I have had UPG-type experiences involving directly given information, and then stumbled upon that same information in a devotional where the author and I were mutually unknown to each other. I’ve also had hunches verified by academia completely by accident. So, yes, UPG does sometimes end up becoming a peer-verified or academically-verified Gnosis. But not always. I’d prefer not to count on it as reliable information until I see it proven. I don’t need to whip out the whole scientific method to feel confident, but I need a second opinion.

Reason three is the tendency I saw among the Tumblr-based Lokean community (myself included, before people smarter than me were kind enough to redirect me) picking up tidbits of unsupported information, and parroting them as if they were proven facts. I’ve got other gripes about the way Tumblr works, but the speed at which inaccurate information spreads is easily the biggest.

I feel like I’ve been burned by what I’ve seen happen to UPG. So, I ran far away from that and ended up as kind of a lore-thumper. I can at least be reassured the lore won’t change to be on trend. Not nearly as much, at least.
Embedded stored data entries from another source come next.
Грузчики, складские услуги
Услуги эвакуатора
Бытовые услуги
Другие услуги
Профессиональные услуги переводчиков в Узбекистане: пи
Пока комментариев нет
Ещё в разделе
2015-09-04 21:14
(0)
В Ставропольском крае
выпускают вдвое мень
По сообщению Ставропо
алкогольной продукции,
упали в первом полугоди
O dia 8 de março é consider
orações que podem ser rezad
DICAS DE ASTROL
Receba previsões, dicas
Yes, the lore needs to be approached carefully, because, yes, it was written down by non-Heathens. That just means you do more background research to work around the bias. Not consult some random person on the internet whose most compelling credentials are not being a Christian like Snorri Sturluson, and “it’s my UPG.”

People lie.

It’s a trap anyone can fall into, though. Making connections between information is deeply satisfying, and it’s something our brain does by default with incredible speed. Pattern-matching is a feature, not a bug. And we’re supposed to like and prefer things that are satisfying. Reaching a realization on our own feels rewarding. Having a source of information who is part of the community is comforting.
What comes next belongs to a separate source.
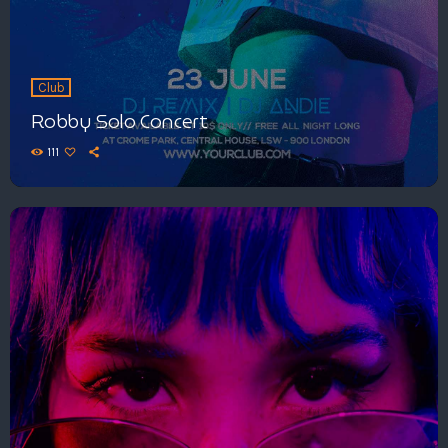
Club
Robby Solo Concert
111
The problem is that facts and scholarly consensus are going to be more accurate than something that occurs to you while you’re making dinner. Even a bad academic assertion with thorough citations has a trail you can follow for better information. A trained professional has the background knowledge and discernment skills the layperson usually doesn’t have.

A linguist doesn’t equate similar sounding words, because they know how the language and its relatives operate. A lock is not a lake unless it’s a loch.

A historian knows history is written by the victors, but witnesses still leave a trail. Our myths may be transcribed by Christians, but some poetry survived mostly unchanged from before the conversion, and the sagas provide other helpful hints.

A mythologist worth their salt is trained to recognize when similarities between plots and motifs are caused by a common source material, and when they’re just coincidence. A spark nestled in a salmon and a child born from a swallowed pine needle have fascinating similarities to some of Loki’s escapades–but they are only fascinating similarities.

Even though religion is not science, we’re not exempt from carefully examining what we come across.